*Requirement*.
Give the data again exactly as written, without any of its pictures.

*Available data*.
○ ○ ○ ○ ○ ○ ○

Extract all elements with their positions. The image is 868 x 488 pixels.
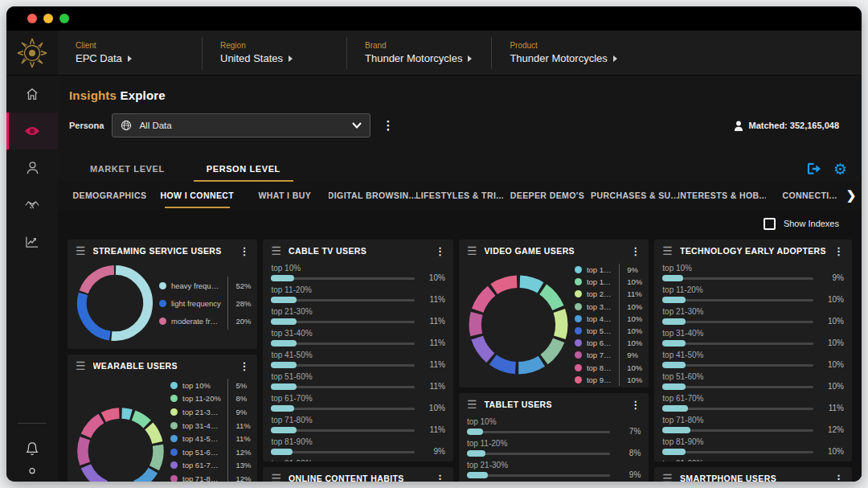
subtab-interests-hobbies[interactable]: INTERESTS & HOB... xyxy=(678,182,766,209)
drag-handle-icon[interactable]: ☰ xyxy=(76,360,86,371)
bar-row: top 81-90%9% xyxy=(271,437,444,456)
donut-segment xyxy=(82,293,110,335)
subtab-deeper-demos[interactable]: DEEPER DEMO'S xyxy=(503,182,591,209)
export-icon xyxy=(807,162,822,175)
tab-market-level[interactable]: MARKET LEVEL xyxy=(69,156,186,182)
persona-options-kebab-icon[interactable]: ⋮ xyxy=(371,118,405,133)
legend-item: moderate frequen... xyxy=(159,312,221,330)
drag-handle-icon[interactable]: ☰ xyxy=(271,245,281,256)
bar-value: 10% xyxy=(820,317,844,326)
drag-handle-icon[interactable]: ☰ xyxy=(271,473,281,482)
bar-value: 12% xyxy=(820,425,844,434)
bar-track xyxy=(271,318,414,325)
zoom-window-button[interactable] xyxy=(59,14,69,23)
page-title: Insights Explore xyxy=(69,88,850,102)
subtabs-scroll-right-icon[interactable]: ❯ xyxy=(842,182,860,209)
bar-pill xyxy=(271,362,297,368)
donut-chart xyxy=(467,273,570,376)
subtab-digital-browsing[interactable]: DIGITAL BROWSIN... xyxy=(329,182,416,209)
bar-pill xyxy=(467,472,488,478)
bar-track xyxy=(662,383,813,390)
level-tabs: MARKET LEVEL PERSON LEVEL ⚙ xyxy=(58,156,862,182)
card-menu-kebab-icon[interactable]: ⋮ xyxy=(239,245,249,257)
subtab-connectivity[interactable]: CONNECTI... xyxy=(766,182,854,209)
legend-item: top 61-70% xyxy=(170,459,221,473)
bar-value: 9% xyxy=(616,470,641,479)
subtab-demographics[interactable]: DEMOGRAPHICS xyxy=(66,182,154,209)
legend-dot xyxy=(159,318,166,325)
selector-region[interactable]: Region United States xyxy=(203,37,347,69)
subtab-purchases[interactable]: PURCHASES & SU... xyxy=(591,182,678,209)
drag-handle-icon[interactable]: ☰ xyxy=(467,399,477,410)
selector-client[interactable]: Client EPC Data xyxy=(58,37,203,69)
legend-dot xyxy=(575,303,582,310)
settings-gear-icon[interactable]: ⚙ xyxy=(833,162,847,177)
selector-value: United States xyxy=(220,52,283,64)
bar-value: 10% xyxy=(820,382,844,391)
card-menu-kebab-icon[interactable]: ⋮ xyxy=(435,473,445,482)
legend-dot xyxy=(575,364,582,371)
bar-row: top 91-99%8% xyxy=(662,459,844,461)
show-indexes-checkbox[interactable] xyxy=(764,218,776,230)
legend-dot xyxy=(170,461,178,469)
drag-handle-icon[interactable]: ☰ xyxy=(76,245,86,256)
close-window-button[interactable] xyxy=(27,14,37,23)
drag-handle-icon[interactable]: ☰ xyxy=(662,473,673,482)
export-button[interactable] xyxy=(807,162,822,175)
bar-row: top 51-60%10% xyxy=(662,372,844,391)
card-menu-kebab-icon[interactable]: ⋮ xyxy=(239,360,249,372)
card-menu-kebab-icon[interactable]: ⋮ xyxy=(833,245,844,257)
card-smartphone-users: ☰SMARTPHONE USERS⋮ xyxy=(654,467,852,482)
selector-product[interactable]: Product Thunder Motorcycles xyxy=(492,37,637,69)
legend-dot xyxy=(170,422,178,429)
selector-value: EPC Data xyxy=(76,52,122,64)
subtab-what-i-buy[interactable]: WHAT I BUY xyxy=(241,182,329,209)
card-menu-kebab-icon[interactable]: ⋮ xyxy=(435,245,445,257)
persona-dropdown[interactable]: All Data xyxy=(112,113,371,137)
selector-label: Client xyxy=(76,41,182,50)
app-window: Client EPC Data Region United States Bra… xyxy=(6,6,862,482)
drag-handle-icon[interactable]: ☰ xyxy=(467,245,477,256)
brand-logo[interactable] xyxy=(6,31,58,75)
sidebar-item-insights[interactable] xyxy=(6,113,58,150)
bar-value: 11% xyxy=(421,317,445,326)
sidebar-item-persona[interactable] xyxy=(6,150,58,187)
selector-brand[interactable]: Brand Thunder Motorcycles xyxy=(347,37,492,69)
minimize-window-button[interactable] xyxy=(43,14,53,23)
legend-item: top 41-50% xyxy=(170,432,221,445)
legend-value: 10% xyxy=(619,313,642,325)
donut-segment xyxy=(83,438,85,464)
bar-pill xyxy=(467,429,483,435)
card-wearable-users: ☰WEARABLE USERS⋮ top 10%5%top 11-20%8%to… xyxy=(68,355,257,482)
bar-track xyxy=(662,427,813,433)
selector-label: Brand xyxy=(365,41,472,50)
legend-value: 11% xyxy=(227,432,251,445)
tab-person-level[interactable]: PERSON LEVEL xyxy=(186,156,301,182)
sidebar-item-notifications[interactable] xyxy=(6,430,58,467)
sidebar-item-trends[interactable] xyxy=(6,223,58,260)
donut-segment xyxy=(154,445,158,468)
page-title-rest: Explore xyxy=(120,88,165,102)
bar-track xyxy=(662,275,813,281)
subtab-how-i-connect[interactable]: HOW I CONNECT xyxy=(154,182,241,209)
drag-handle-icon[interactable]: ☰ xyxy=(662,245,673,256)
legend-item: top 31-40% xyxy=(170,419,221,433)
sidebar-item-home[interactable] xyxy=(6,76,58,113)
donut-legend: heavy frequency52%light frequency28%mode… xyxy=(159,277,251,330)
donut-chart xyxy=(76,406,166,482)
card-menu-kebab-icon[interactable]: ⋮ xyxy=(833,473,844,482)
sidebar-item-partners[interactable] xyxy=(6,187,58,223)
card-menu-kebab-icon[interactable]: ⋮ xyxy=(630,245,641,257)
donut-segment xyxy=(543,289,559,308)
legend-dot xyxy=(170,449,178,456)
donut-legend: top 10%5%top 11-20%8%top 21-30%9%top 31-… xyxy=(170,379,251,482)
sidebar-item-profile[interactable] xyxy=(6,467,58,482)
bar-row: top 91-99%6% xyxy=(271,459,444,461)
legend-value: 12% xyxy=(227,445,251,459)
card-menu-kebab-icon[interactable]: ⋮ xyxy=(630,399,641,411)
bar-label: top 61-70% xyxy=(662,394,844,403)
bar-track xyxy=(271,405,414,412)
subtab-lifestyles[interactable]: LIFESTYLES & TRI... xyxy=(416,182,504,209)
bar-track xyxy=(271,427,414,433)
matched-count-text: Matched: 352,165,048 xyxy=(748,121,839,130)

○ ○ ○ ○ ○ ○ ○

*Output for this exercise*.
Extract all elements with their positions. The image is 868 x 488 pixels.
subtab-interests-hobbies[interactable]: INTERESTS & HOB... xyxy=(678,182,766,209)
drag-handle-icon[interactable]: ☰ xyxy=(76,360,86,371)
bar-row: top 81-90%9% xyxy=(271,437,444,456)
donut-segment xyxy=(82,293,110,335)
subtab-deeper-demos[interactable]: DEEPER DEMO'S xyxy=(503,182,591,209)
export-icon xyxy=(807,162,822,175)
tab-market-level[interactable]: MARKET LEVEL xyxy=(69,156,186,182)
persona-options-kebab-icon[interactable]: ⋮ xyxy=(371,118,405,133)
legend-item: moderate frequen... xyxy=(159,312,221,330)
drag-handle-icon[interactable]: ☰ xyxy=(271,245,281,256)
bar-value: 10% xyxy=(820,317,844,326)
drag-handle-icon[interactable]: ☰ xyxy=(271,473,281,482)
bar-value: 12% xyxy=(820,425,844,434)
bar-track xyxy=(271,318,414,325)
zoom-window-button[interactable] xyxy=(59,14,69,23)
page-title: Insights Explore xyxy=(69,88,850,102)
subtabs-scroll-right-icon[interactable]: ❯ xyxy=(842,182,860,209)
bar-pill xyxy=(271,362,297,368)
donut-chart xyxy=(467,273,570,376)
subtab-digital-browsing[interactable]: DIGITAL BROWSIN... xyxy=(329,182,416,209)
bar-pill xyxy=(467,472,488,478)
bar-track xyxy=(662,383,813,390)
level-tabs: MARKET LEVEL PERSON LEVEL ⚙ xyxy=(58,156,862,182)
card-menu-kebab-icon[interactable]: ⋮ xyxy=(239,245,249,257)
subtab-connectivity[interactable]: CONNECTI... xyxy=(766,182,854,209)
legend-item: top 61-70% xyxy=(170,459,221,473)
bar-value: 9% xyxy=(616,470,641,479)
subtab-demographics[interactable]: DEMOGRAPHICS xyxy=(66,182,154,209)
legend-dot xyxy=(159,318,166,325)
selector-region[interactable]: Region United States xyxy=(203,37,347,69)
subtab-purchases[interactable]: PURCHASES & SU... xyxy=(591,182,678,209)
drag-handle-icon[interactable]: ☰ xyxy=(467,399,477,410)
selector-client[interactable]: Client EPC Data xyxy=(58,37,203,69)
legend-dot xyxy=(575,303,582,310)
settings-gear-icon[interactable]: ⚙ xyxy=(833,162,847,177)
selector-value: United States xyxy=(220,52,283,64)
bar-value: 10% xyxy=(820,382,844,391)
card-menu-kebab-icon[interactable]: ⋮ xyxy=(435,473,445,482)
legend-dot xyxy=(575,364,582,371)
bar-row: top 91-99%8% xyxy=(662,459,844,461)
show-indexes-checkbox[interactable] xyxy=(764,218,776,230)
legend-dot xyxy=(170,461,178,469)
drag-handle-icon[interactable]: ☰ xyxy=(76,245,86,256)
close-window-button[interactable] xyxy=(27,14,37,23)
drag-handle-icon[interactable]: ☰ xyxy=(662,473,673,482)
export-button[interactable] xyxy=(807,162,822,175)
bar-row: top 51-60%10% xyxy=(662,372,844,391)
card-menu-kebab-icon[interactable]: ⋮ xyxy=(239,360,249,372)
card-menu-kebab-icon[interactable]: ⋮ xyxy=(833,245,844,257)
card-smartphone-users: ☰SMARTPHONE USERS⋮ xyxy=(654,467,852,482)
selector-product[interactable]: Product Thunder Motorcycles xyxy=(492,37,637,69)
legend-dot xyxy=(170,422,178,429)
selector-value: EPC Data xyxy=(76,52,122,64)
subtab-what-i-buy[interactable]: WHAT I BUY xyxy=(241,182,329,209)
card-menu-kebab-icon[interactable]: ⋮ xyxy=(435,245,445,257)
persona-dropdown[interactable]: All Data xyxy=(112,113,371,137)
selector-label: Client xyxy=(76,41,182,50)
app-window: Client EPC Data Region United States Bra… xyxy=(6,6,862,482)
drag-handle-icon[interactable]: ☰ xyxy=(467,245,477,256)
brand-logo[interactable] xyxy=(6,31,58,75)
sidebar-item-insights[interactable] xyxy=(6,113,58,150)
bar-value: 11% xyxy=(421,317,445,326)
sidebar-item-persona[interactable] xyxy=(6,150,58,187)
selector-brand[interactable]: Brand Thunder Motorcycles xyxy=(347,37,492,69)
minimize-window-button[interactable] xyxy=(43,14,53,23)
legend-item: top 41-50% xyxy=(170,432,221,445)
legend-value: 10% xyxy=(619,313,642,325)
donut-segment xyxy=(83,438,85,464)
bar-pill xyxy=(467,429,483,435)
card-wearable-users: ☰WEARABLE USERS⋮ top 10%5%top 11-20%8%to… xyxy=(68,355,257,482)
bar-track xyxy=(662,427,813,433)
selector-label: Brand xyxy=(365,41,472,50)
legend-value: 11% xyxy=(227,432,251,445)
tab-person-level[interactable]: PERSON LEVEL xyxy=(186,156,301,182)
sidebar-item-notifications[interactable] xyxy=(6,430,58,467)
sidebar-item-trends[interactable] xyxy=(6,223,58,260)
donut-segment xyxy=(154,445,158,468)
page-title-rest: Explore xyxy=(120,88,165,102)
bar-track xyxy=(662,275,813,281)
subtab-how-i-connect[interactable]: HOW I CONNECT xyxy=(154,182,241,209)
drag-handle-icon[interactable]: ☰ xyxy=(662,245,673,256)
legend-item: top 31-40% xyxy=(170,419,221,433)
sidebar-item-home[interactable] xyxy=(6,76,58,113)
donut-legend: heavy frequency52%light frequency28%mode… xyxy=(159,277,251,330)
donut-chart xyxy=(76,406,166,482)
card-menu-kebab-icon[interactable]: ⋮ xyxy=(833,473,844,482)
sidebar-item-partners[interactable] xyxy=(6,187,58,223)
card-menu-kebab-icon[interactable]: ⋮ xyxy=(630,245,641,257)
donut-segment xyxy=(543,289,559,308)
legend-dot xyxy=(170,449,178,456)
donut-legend: top 10%5%top 11-20%8%top 21-30%9%top 31-… xyxy=(170,379,251,482)
sidebar-item-profile[interactable] xyxy=(6,467,58,482)
bar-row: top 91-99%6% xyxy=(271,459,444,461)
legend-value: 12% xyxy=(227,445,251,459)
card-menu-kebab-icon[interactable]: ⋮ xyxy=(630,399,641,411)
bar-label: top 61-70% xyxy=(662,394,844,403)
bar-track xyxy=(271,405,414,412)
subtab-lifestyles[interactable]: LIFESTYLES & TRI... xyxy=(416,182,504,209)
bar-track xyxy=(271,427,414,433)
matched-count-text: Matched: 352,165,048 xyxy=(748,121,839,130)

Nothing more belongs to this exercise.